→ Your assignment:
Two lines in the data below mark the range: the one with "Identify the location of See" and the one with "What do you see at coordinates (292, 214)". Return both, along with every line between them, exactly.

→ Dataset records:
-- Opening Marker --

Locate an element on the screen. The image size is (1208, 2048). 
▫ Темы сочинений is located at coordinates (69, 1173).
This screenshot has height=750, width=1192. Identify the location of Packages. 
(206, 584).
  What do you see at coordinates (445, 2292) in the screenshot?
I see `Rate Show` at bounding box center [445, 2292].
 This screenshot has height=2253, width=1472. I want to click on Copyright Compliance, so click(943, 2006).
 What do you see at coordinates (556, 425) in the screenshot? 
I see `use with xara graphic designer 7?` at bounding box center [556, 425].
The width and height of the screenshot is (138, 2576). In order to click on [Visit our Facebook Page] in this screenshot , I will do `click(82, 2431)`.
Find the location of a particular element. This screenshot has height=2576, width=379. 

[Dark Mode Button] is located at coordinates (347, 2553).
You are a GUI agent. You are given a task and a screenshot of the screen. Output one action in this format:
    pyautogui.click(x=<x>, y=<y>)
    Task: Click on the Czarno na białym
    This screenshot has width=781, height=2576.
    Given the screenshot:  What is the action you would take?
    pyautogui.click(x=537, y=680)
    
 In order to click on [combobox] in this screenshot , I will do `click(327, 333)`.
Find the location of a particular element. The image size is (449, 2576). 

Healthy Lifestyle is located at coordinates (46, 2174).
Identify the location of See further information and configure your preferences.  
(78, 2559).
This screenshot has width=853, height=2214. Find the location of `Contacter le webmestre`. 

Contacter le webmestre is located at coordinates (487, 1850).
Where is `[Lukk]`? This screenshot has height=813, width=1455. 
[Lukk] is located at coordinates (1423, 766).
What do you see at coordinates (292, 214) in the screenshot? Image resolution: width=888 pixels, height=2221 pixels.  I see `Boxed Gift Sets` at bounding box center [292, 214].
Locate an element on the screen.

-- Closing Marker --

→ Response below:
Identify the location of See further information and configure your preferences.  
(78, 2559).
This screenshot has width=853, height=2214. Find the location of `Contacter le webmestre`. 

Contacter le webmestre is located at coordinates (487, 1850).
Where is `[Lukk]`? This screenshot has height=813, width=1455. 
[Lukk] is located at coordinates (1423, 766).
What do you see at coordinates (292, 214) in the screenshot? Image resolution: width=888 pixels, height=2221 pixels.  I see `Boxed Gift Sets` at bounding box center [292, 214].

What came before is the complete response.